Editorial: Frank Jermann, 5. September 2021 (Detail des Bacharacher Gerbhauses)Schau­en wir uns die Betei­lig­ten an, so erken­nen wir schnell Unter­schie­de: Auf Sei­ten der Ver­ant­wort­li­chen ent­de­cken wir behörd­li­che und poli­ti­sche Spie­ler mit „lan­gem Atem“, wäh­rend die Unter­stüt­ze­rIn­nen des Gerb­hau­ses aus der Zivil­ge­sell­schaft kom­men. Anders aus­ge­drückt: Wäh­rend die einen ihren Lebens­un­ter­halt damit ver­die­nen, sich um Denk­ma­le zu küm­mern, set­zen die ande­ren Frei­zeit und pri­va­tes Geld ein, um auf die Miss­stän­de hinzuweisen.

Noch zuge­spitz­ter formuliert:

Die Zivil­ge­sell­schaft finan­ziert mit Steu­ern und Abga­ben den Denk­mal­schutz, die Ver­wal­tungs­struk­tu­ren und die Par­la­men­te — muss aber mit immensem zeit­li­chen und finan­zi­el­len Auf­wand dar­auf hin­wei­sen, dass die­se von ihr bezahl­ten Orga­ni­sa­tio­nen ihrer Arbeit nicht nachkommen.

Der Fall des Bacha­ra­cher Gerb­hau­ses zeigt die­se Absur­di­tät deut­lich auf.

Einfach weiter so?

Wir haben kei­nen Zwei­fel dar­an, dass mit die­sem Bacha­ra­cher Denk­mal nicht nur falsch, son­dern min­des­tens fahr­läs­sig umge­gan­gen wur­de und wird.
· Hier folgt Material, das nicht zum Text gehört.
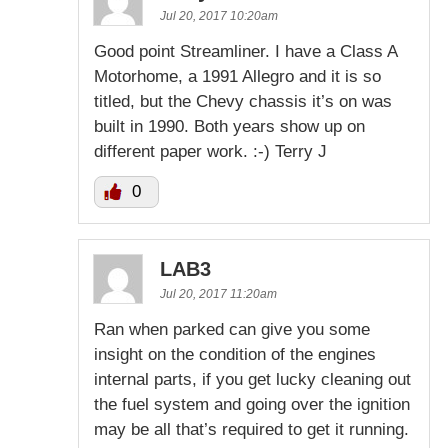
Jul 20, 2017 10:20am
Good point Streamliner. I have a Class A
Motorhome, a 1991 Allegro and it is so
titled, but the Chevy chassis it’s on was
built in 1990. Both years show up on
different paper work. :-) Terry J
0
LAB3
Jul 20, 2017 11:20am
Ran when parked can give you some
insight on the condition of the engines
internal parts, if you get lucky cleaning out
the fuel system and going over the ignition
may be all that’s required to get it running.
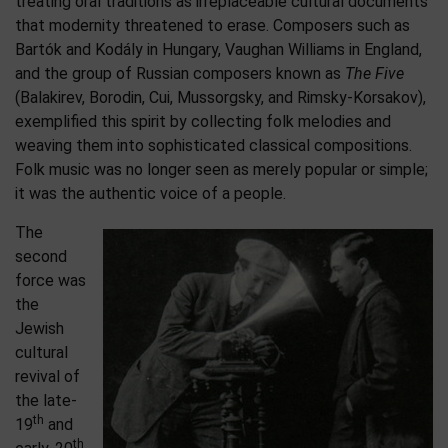
treating oral traditions as irreplaceable cultural documents
that modernity threatened to erase. Composers such as
Bartók and Kodály in Hungary, Vaughan Williams in England,
and the group of Russian composers known as
The Five
(Balakirev, Borodin, Cui, Mussorgsky, and Rimsky-Korsakov),
exemplified this spirit by collecting folk melodies and
weaving them into sophisticated classical compositions.
Folk music was no longer seen as merely popular or simple;
it was the authentic voice of a people.
The
second
force was
the
Jewish
cultural
revival of
the late-
th
19
and
th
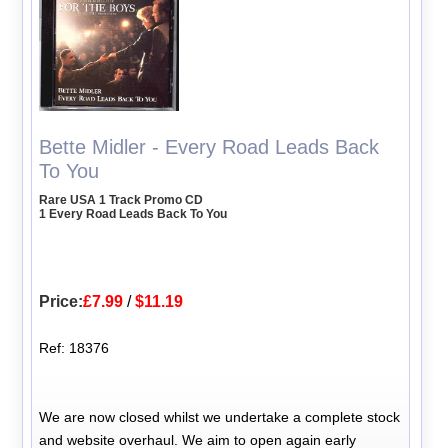
Bette Midler - Every Road Leads Back
To You
Rare USA 1 Track Promo CD
1 Every Road Leads Back To You
Price:
£7.99
/
$11.19
Ref: 18376
We are now closed whilst we undertake a complete stock
and website overhaul. We aim to open again early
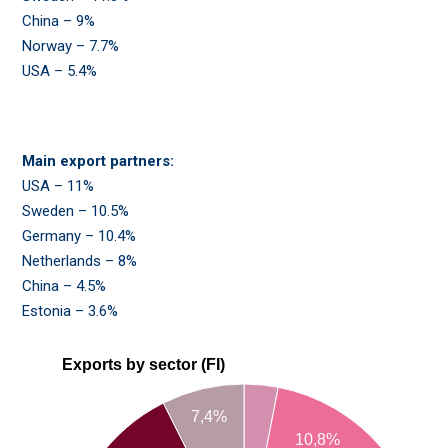
China – 9%
Norway – 7.7%
USA – 5.4%
Main export partners:
USA – 11%
Sweden – 10.5%
Germany – 10.4%
Netherlands – 8%
China – 4.5%
Estonia – 3.6%
Exports by sector (FI)
7,4%
10,8%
Die von uns ver­fass­te und ver­öf­fent­lich­te Doku­men­ta­ti­on „Akte Gerb­haus“ belegt anhand der Denk­mal­ak­te die schwe­ren Ver­säum­nis­se der Behör­den. Der Sach­ver­halt ist eindeutig.

All das hilft aber nicht, wenn die Betei­lig­ten ein­fach wei­ter­ma­chen wie bis­her — und so sieht es zur Zeit immer noch aus. Ein „wei­ter so“ kann und darf aber nicht sein. Die­ser Fall muss Fol­gen haben — sowohl kurz­fris­ti­ge für das Gerb­haus, als auch all­ge­mein für das Vor­ge­hen der Denkmalschutzbehörden.
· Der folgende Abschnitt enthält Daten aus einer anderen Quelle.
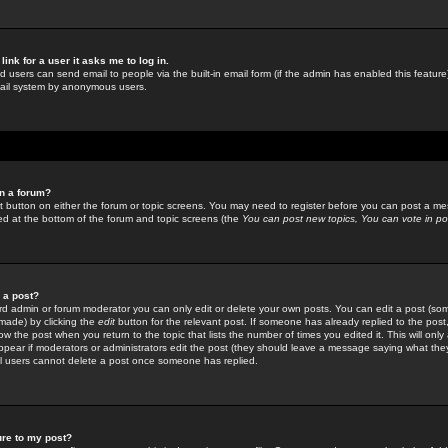
link for a user it asks me to log in.
ed users can send email to people via the built-in email form (if the admin has enabled this feature)
mail system by anonymous users.
in a forum?
ant button on either the forum or topic screens. You may need to register before you can post a mes
sted at the bottom of the forum and topic screens (the
You can post new topics, You can vote in poll
e a post?
d admin or forum moderator you can only edit or delete your own posts. You can edit a post (som
s made) by clicking the
edit
button for the relevant post. If someone has already replied to the post, 
ow the post when you return to the topic that lists the number of times you edited it. This will onl
t appear if moderators or administrators edit the post (they should leave a message saying what the
l users cannot delete a post once someone has replied.
ure to my post?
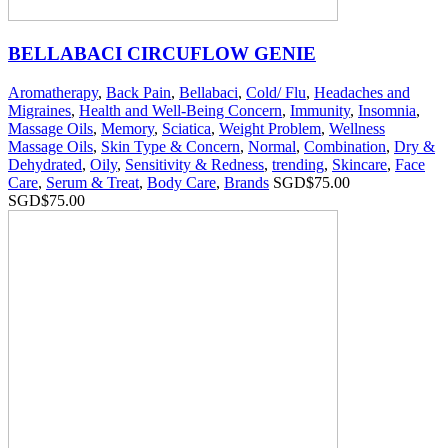
BELLABACI CIRCUFLOW GENIE
Aromatherapy
,
Back Pain
,
Bellabaci
,
Cold/ Flu
,
Headaches and
Migraines
,
Health and Well-Being Concern
,
Immunity
,
Insomnia
,
Massage Oils
,
Memory
,
Sciatica
,
Weight Problem
,
Wellness
Massage Oils
,
Skin Type & Concern
,
Normal
,
Combination
,
Dry &
Dehydrated
,
Oily
,
Sensitivity & Redness
,
trending
,
Skincare
,
Face
Care
,
Serum & Treat
,
Body Care
,
Brands
SGD$
75.00
SGD$
75.00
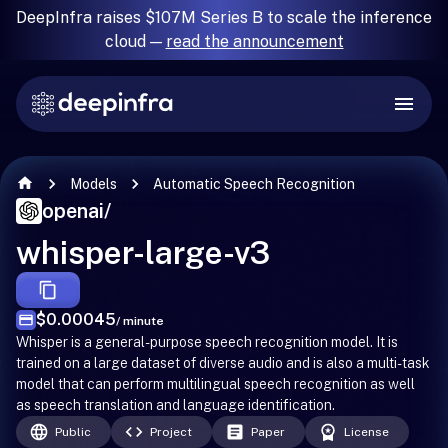
DeepInfra raises $107M Series B to scale the inference
cloud —
read the announcement
Models
Automatic Speech Recognition
openai
/
whisper-large-v3
$0.00045
/ minute
Whisper is a general-purpose speech recognition model. It is
trained on a large dataset of diverse audio and is also a multi-task
model that can perform multilingual speech recognition as well
as speech translation and language identification.
Public
Project
Paper
License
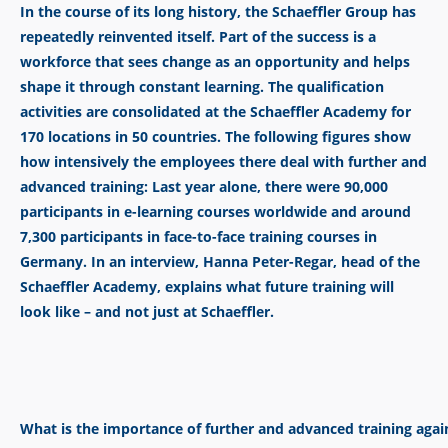
In the course of its long history, the Schaeffler Group has
repeatedly reinvented itself. Part of the success is a
workforce that sees change as an opportunity and helps
shape it through constant learning. The qualification
activities are consolidated at the Schaeffler Academy for
170 locations in 50 countries. The following figures show
how intensively the employees there deal with further and
advanced training: Last year alone, there were 90,000
participants in e-learning courses worldwide and around
7,300 participants in face-to-face training
courses in
Germany. In an interview, Hanna Peter-Regar, head of the
Schaeffler Academy, explains what future training will
look like –
and not just at Schaeffler.
What is the importance of further and advanced training agai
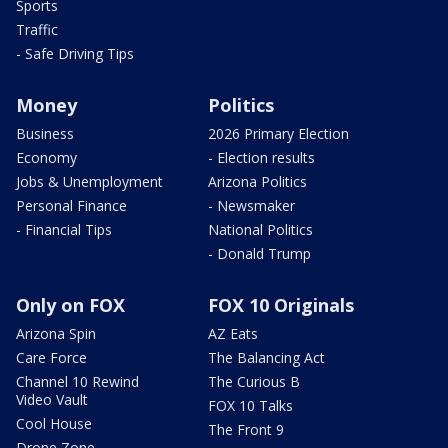
Sports
Traffic
- Safe Driving Tips
Money
Politics
Business
2026 Primary Election
Economy
- Election results
Jobs & Unemployment
Arizona Politics
Personal Finance
- Newsmaker
- Financial Tips
National Politics
- Donald Trump
Only on FOX
FOX 10 Originals
Arizona Spin
AZ Eats
Care Force
The Balancing Act
Channel 10 Rewind
The Curious B
Video Vault
FOX 10 Talks
Cool House
The Front 9
Drone Zone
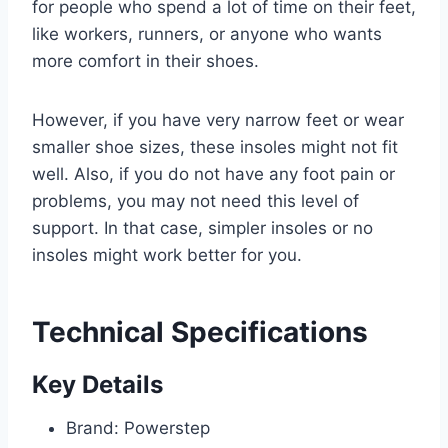
for people who spend a lot of time on their feet,
like workers, runners, or anyone who wants
more comfort in their shoes.
However, if you have very narrow feet or wear
smaller shoe sizes, these insoles might not fit
well. Also, if you do not have any foot pain or
problems, you may not need this level of
support. In that case, simpler insoles or no
insoles might work better for you.
Technical Specifications
Key Details
Brand: Powerstep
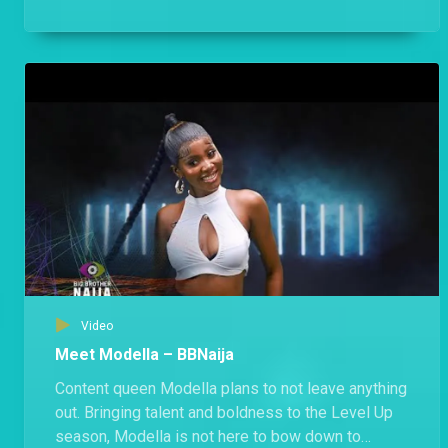
public holiday free of Biggie’s rules.
Video
Meet Modella – BBNaija
Content queen Modella plans to not leave anything
out. Bringing talent and boldness to the Level Up
season, Modella is not here to bow down to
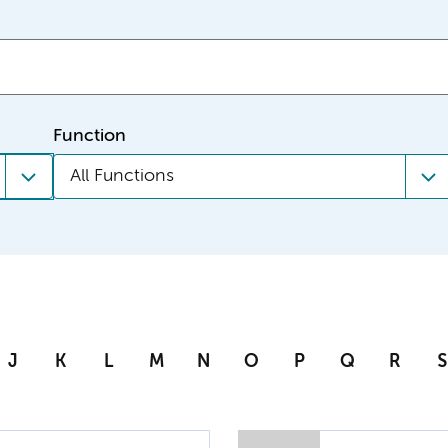
Function
All Functions
J
K
L
M
N
O
P
Q
R
S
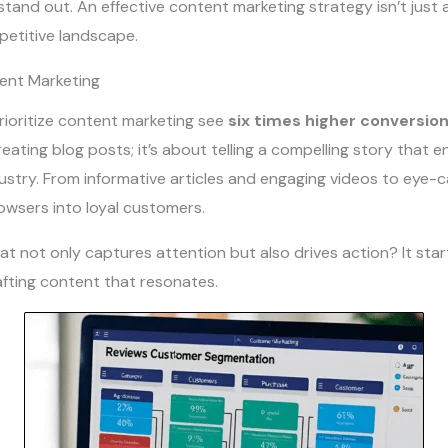
tand out. An effective content marketing strategy isn’t just an
petitive landscape.
tent Marketing
ioritize content marketing see
six times higher conversion
eating blog posts; it’s about telling a compelling story that e
ustry. From informative articles and engaging videos to eye-ca
owsers into loyal customers.
t not only captures attention but also drives action? It sta
afting content that resonates.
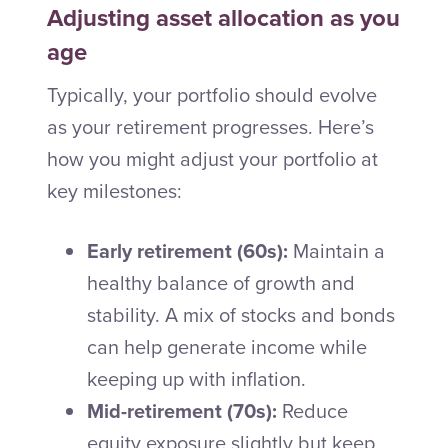
Adjusting asset allocation as you
age
Typically, your portfolio should evolve
as your retirement progresses. Here’s
how you might adjust your portfolio at
key milestones:
Early retirement (60s):
Maintain a
healthy balance of growth and
stability. A mix of stocks and bonds
can help generate income while
keeping up with inflation.
Mid-retirement (70s):
Reduce
equity exposure slightly but keep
Editorial: Frank Jermann, 5. September 2021 (Detail des Bacharacher Gerbhauses)Offen­bar rei­chen aber weder die bis­he­ri­gen Ver­öf­fent­li­chun­gen noch die kla­ren Fak­ten aus (sie­he: Inter­view mit Hart­mut Fischer vom Rhei­ni­schen Ver­ein).  Es gibt bis­her nicht ein Zei­chen, dass die Behör­den nun end­lich ihre Arbeit erle­di­gen. Dabei wäre es doch ein Schritt in die rich­ti­ge Rich­tung, wenn sich die Unte­re Denk­mal­schutz­be­hör­de oder eine ande­re ver­ant­wort­li­che Stel­le ein­fach mal bei uns mel­de­te und den Stand mitteilte.

Das pas­siert jedoch seit Mona­ten nicht. Statt des­sen müs­sen wir uns von der rhein­land-pfäl­zi­schen Lan­des­kon­ser­va­to­rin in einem Tele­fo­nat — natür­lich haben wir dort ange­ru­fen, nicht umge­kehrt — fra­gen las­sen, ob die IRHB ein ein­ge­tra­ge­ner Ver­ein ist.

So kann man auch Denk­mal­schutz betreiben.